- _ACTION ITEM_:
Beginning at the line that holds "cmos sony cmos sensor", restate each line exactly through the final line of the records. Include both of those lines.

● ● ● ● ● ● ●

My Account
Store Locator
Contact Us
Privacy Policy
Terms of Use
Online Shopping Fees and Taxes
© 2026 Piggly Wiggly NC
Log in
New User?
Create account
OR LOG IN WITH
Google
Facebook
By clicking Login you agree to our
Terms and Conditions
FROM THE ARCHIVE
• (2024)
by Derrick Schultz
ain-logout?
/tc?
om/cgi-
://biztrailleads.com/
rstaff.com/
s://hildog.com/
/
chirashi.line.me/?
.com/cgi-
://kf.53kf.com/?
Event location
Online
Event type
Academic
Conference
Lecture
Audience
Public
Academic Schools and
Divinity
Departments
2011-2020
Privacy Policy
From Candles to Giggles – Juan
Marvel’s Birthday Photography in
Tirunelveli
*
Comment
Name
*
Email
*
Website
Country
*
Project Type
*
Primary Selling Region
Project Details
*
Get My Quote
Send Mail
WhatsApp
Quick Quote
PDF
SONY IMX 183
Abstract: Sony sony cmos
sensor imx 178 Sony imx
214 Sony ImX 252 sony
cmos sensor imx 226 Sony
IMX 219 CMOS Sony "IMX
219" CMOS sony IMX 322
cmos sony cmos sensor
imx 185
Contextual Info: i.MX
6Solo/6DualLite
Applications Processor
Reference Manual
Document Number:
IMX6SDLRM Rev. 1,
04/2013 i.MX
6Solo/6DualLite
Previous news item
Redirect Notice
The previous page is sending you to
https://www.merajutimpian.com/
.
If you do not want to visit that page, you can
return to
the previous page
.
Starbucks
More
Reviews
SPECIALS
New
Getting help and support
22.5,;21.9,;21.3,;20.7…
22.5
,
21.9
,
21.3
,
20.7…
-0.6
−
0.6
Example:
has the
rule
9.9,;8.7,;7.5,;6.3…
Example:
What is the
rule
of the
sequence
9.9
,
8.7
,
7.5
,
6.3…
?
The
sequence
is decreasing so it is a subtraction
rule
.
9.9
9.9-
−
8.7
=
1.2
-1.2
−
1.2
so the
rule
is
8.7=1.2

● ● ● ● ● ● ●

- _EXERCISE OUTPUT_:
cmos sony cmos sensor
imx 185
Contextual Info: i.MX
6Solo/6DualLite
Applications Processor
Reference Manual
Document Number:
IMX6SDLRM Rev. 1,
04/2013 i.MX
6Solo/6DualLite
Previous news item
Redirect Notice
The previous page is sending you to
https://www.merajutimpian.com/
.
If you do not want to visit that page, you can
return to
the previous page
.
Starbucks
More
Reviews
SPECIALS
New
Getting help and support
22.5,;21.9,;21.3,;20.7…
22.5
,
21.9
,
21.3
,
20.7…
-0.6
−
0.6
Example:
has the
rule
9.9,;8.7,;7.5,;6.3…
Example:
What is the
rule
of the
sequence
9.9
,
8.7
,
7.5
,
6.3…
?
The
sequence
is decreasing so it is a subtraction
rule
.
9.9
9.9-
−
8.7
=
1.2
-1.2
−
1.2
so the
rule
is
8.7=1.2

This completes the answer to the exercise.